> **The task**
Filter the records for "calendrier" and keep each line that has it.

> **Data to use**
-*-

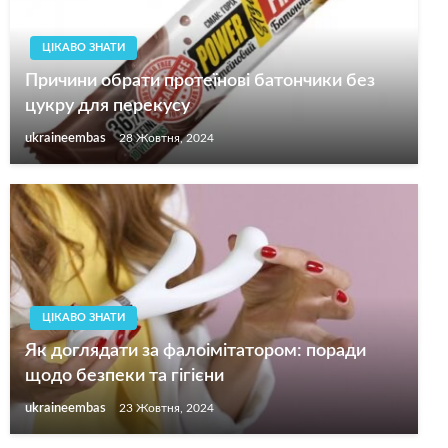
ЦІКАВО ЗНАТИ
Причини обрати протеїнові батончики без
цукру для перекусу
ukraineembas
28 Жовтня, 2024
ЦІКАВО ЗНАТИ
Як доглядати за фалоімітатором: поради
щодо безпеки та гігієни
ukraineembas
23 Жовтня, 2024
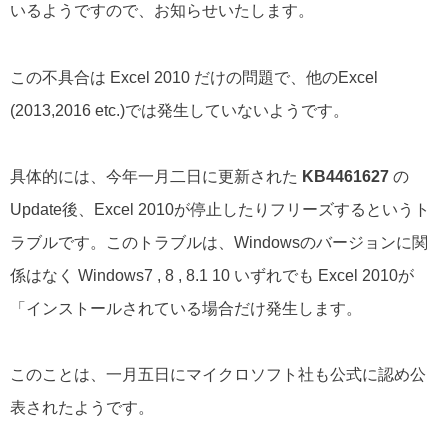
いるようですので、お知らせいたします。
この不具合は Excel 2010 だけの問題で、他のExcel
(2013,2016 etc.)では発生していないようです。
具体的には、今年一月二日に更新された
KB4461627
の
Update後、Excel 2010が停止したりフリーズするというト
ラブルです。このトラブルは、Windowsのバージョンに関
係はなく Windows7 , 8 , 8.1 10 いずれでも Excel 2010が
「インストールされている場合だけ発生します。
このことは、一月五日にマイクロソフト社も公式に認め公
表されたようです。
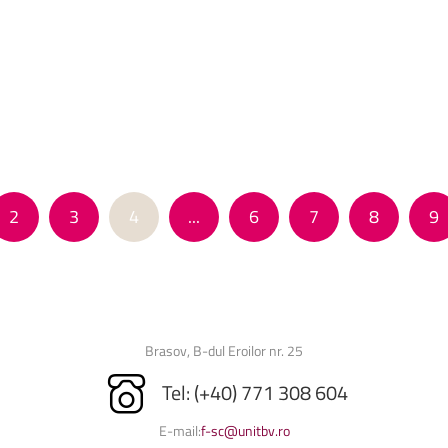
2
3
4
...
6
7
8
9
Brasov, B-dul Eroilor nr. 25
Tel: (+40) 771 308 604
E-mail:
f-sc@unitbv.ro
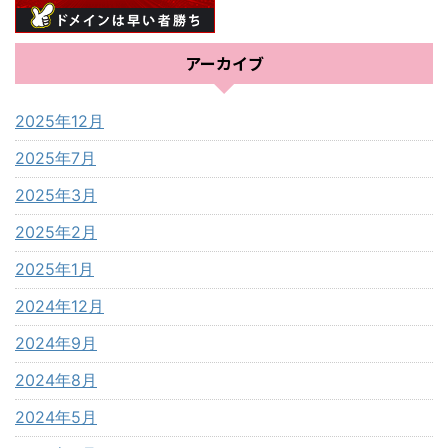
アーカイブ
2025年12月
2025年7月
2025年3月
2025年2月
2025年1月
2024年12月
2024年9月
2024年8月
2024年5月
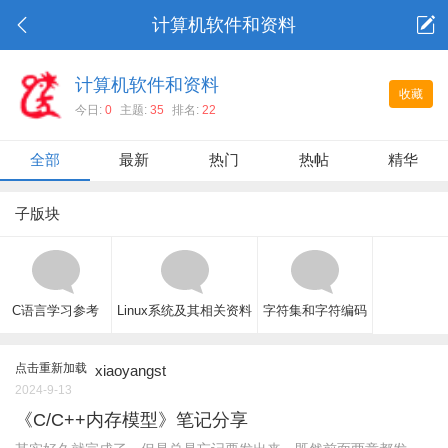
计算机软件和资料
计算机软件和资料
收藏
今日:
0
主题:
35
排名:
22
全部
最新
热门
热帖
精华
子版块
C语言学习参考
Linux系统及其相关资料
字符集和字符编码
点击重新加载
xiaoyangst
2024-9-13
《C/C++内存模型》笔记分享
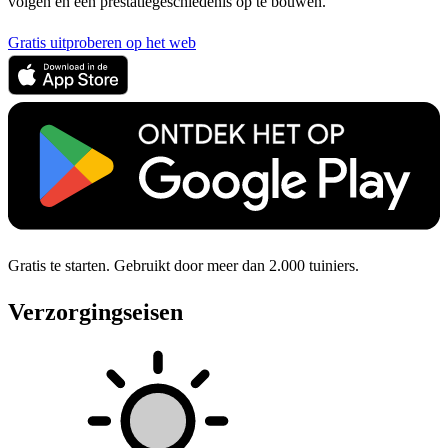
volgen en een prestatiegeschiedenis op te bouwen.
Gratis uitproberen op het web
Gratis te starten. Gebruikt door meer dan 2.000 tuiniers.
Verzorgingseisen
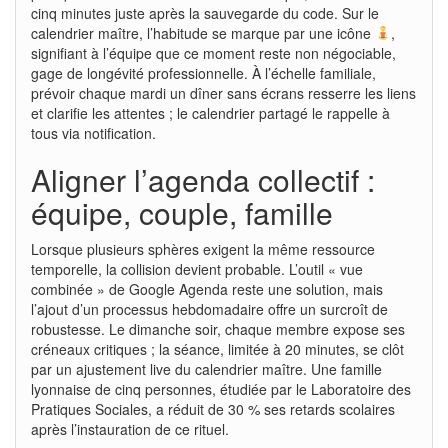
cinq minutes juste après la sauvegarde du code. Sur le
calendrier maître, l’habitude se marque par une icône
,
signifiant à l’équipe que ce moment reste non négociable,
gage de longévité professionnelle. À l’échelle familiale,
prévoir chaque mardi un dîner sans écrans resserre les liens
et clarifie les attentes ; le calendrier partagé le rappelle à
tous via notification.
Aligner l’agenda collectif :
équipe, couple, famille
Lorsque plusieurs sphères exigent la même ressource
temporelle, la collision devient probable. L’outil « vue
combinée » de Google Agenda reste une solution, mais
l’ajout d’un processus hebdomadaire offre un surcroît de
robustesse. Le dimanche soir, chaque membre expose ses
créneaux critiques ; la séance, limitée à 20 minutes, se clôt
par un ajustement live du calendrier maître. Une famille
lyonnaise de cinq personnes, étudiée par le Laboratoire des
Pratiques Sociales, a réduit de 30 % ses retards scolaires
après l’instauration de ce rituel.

-*-

> **Response**
calendrier maître, l’habitude se marque par une icône
et clarifie les attentes ; le calendrier partagé le rappelle à
par un ajustement live du calendrier maître. Une famille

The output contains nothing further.